======== DATA PROVIDED

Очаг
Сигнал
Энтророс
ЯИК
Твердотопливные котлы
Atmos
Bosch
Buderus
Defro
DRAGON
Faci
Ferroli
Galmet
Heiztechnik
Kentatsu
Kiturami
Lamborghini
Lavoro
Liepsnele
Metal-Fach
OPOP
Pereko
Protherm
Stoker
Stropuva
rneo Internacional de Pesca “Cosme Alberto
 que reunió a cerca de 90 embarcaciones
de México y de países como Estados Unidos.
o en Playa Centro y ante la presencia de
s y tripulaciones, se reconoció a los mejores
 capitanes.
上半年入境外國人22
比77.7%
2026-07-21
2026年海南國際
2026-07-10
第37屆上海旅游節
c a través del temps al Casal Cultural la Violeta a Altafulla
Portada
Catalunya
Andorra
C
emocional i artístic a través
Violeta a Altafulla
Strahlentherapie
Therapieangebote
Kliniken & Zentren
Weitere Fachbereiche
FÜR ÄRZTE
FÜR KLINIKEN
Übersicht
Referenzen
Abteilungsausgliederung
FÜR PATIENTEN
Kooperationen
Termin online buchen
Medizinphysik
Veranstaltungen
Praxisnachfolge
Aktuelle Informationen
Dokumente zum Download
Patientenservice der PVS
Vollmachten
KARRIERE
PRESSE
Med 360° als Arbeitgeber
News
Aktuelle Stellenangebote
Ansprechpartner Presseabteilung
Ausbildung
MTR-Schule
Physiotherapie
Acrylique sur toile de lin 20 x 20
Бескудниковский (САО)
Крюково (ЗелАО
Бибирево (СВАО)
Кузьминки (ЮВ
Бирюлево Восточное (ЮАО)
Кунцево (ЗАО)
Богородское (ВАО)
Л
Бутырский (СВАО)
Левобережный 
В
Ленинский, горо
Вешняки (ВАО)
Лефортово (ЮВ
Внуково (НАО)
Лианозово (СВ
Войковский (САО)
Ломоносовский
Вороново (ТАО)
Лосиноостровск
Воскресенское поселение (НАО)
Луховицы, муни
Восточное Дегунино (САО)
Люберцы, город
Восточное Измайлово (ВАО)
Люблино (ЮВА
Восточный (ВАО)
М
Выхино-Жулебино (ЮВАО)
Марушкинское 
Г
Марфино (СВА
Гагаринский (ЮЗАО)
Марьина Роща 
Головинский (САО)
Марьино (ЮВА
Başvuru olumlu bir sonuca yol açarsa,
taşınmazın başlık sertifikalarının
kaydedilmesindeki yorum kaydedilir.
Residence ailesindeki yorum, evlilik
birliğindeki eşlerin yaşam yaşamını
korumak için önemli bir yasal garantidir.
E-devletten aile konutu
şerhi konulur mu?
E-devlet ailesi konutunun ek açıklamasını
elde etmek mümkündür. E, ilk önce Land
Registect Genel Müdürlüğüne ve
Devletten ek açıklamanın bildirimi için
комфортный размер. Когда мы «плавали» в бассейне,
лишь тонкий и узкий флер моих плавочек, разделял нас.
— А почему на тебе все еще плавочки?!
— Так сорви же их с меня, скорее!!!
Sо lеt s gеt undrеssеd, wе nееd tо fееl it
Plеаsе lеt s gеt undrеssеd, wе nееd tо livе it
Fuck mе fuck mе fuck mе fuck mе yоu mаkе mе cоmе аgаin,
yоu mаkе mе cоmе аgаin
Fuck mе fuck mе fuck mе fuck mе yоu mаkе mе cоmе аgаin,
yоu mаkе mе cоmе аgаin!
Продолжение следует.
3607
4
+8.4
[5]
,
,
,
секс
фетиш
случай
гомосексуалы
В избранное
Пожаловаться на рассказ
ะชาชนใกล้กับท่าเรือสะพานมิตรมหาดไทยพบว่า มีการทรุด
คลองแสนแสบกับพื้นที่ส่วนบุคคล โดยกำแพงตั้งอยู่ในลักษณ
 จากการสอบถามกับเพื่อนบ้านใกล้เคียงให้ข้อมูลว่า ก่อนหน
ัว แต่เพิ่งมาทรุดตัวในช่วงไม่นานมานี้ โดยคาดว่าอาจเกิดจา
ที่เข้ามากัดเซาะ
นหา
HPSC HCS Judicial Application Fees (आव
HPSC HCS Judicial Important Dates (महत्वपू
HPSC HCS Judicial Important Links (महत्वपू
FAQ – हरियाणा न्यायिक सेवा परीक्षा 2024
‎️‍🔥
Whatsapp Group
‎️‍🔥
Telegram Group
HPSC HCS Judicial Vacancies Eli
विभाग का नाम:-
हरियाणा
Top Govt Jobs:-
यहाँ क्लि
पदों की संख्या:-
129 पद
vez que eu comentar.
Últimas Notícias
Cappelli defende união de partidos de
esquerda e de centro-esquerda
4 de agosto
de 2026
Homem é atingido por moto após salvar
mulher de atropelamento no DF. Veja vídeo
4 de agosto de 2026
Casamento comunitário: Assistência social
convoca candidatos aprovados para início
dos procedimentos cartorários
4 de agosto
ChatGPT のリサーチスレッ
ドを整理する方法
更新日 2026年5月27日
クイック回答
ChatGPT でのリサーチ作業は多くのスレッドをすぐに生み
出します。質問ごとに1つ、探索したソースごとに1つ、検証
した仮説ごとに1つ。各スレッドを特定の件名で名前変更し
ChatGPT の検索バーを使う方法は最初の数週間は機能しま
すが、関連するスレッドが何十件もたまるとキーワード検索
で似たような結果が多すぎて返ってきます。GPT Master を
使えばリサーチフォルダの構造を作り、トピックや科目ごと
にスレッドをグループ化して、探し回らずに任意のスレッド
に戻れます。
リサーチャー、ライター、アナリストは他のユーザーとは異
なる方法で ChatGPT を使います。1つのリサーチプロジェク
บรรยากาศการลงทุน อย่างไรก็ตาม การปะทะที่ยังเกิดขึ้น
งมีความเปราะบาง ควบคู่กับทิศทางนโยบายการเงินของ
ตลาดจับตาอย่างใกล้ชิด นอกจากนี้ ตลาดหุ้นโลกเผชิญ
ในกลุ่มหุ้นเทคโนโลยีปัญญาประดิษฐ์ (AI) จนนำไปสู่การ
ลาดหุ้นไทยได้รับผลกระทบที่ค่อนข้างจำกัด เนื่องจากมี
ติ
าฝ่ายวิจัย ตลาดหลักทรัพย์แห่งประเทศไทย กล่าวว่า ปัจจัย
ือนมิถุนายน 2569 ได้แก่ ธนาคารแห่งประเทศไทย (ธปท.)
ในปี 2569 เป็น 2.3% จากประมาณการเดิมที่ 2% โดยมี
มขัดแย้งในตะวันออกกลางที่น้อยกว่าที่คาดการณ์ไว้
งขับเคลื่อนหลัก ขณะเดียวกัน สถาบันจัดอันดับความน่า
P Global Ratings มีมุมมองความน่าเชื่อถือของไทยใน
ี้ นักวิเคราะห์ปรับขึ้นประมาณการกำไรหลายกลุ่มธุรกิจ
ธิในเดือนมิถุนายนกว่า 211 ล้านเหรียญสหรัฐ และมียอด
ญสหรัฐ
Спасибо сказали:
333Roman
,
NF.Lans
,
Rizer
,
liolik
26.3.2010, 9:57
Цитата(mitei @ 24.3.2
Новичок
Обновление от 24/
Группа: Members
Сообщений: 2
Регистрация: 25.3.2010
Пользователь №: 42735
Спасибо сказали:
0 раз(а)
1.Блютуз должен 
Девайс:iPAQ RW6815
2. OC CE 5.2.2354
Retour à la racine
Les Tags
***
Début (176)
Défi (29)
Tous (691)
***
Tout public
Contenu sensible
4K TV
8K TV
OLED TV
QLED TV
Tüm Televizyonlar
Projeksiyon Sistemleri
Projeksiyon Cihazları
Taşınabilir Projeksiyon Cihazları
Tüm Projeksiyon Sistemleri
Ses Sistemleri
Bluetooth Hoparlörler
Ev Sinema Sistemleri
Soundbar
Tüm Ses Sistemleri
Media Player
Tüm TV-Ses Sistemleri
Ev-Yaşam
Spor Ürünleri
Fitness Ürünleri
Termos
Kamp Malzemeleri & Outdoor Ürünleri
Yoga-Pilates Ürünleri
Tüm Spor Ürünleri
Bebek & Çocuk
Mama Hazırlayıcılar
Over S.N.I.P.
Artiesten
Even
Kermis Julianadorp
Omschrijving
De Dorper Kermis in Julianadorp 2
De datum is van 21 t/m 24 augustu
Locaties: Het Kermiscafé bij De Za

================

_DIRECTIONS_: Your answer must consist solely of the lines from the top of the entries above through the line containing "şerhi konulur mu?", copied exactly, both ends included.

_RESPONSE BELOW_:
Очаг
Сигнал
Энтророс
ЯИК
Твердотопливные котлы
Atmos
Bosch
Buderus
Defro
DRAGON
Faci
Ferroli
Galmet
Heiztechnik
Kentatsu
Kiturami
Lamborghini
Lavoro
Liepsnele
Metal-Fach
OPOP
Pereko
Protherm
Stoker
Stropuva
rneo Internacional de Pesca “Cosme Alberto
 que reunió a cerca de 90 embarcaciones
de México y de países como Estados Unidos.
o en Playa Centro y ante la presencia de
s y tripulaciones, se reconoció a los mejores
 capitanes.
上半年入境外國人22
比77.7%
2026-07-21
2026年海南國際
2026-07-10
第37屆上海旅游節
c a través del temps al Casal Cultural la Violeta a Altafulla
Portada
Catalunya
Andorra
C
emocional i artístic a través
Violeta a Altafulla
Strahlentherapie
Therapieangebote
Kliniken & Zentren
Weitere Fachbereiche
FÜR ÄRZTE
FÜR KLINIKEN
Übersicht
Referenzen
Abteilungsausgliederung
FÜR PATIENTEN
Kooperationen
Termin online buchen
Medizinphysik
Veranstaltungen
Praxisnachfolge
Aktuelle Informationen
Dokumente zum Download
Patientenservice der PVS
Vollmachten
KARRIERE
PRESSE
Med 360° als Arbeitgeber
News
Aktuelle Stellenangebote
Ansprechpartner Presseabteilung
Ausbildung
MTR-Schule
Physiotherapie
Acrylique sur toile de lin 20 x 20
Бескудниковский (САО)
Крюково (ЗелАО
Бибирево (СВАО)
Кузьминки (ЮВ
Бирюлево Восточное (ЮАО)
Кунцево (ЗАО)
Богородское (ВАО)
Л
Бутырский (СВАО)
Левобережный 
В
Ленинский, горо
Вешняки (ВАО)
Лефортово (ЮВ
Внуково (НАО)
Лианозово (СВ
Войковский (САО)
Ломоносовский
Вороново (ТАО)
Лосиноостровск
Воскресенское поселение (НАО)
Луховицы, муни
Восточное Дегунино (САО)
Люберцы, город
Восточное Измайлово (ВАО)
Люблино (ЮВА
Восточный (ВАО)
М
Выхино-Жулебино (ЮВАО)
Марушкинское 
Г
Марфино (СВА
Гагаринский (ЮЗАО)
Марьина Роща 
Головинский (САО)
Марьино (ЮВА
Başvuru olumlu bir sonuca yol açarsa,
taşınmazın başlık sertifikalarının
kaydedilmesindeki yorum kaydedilir.
Residence ailesindeki yorum, evlilik
birliğindeki eşlerin yaşam yaşamını
korumak için önemli bir yasal garantidir.
E-devletten aile konutu
şerhi konulur mu?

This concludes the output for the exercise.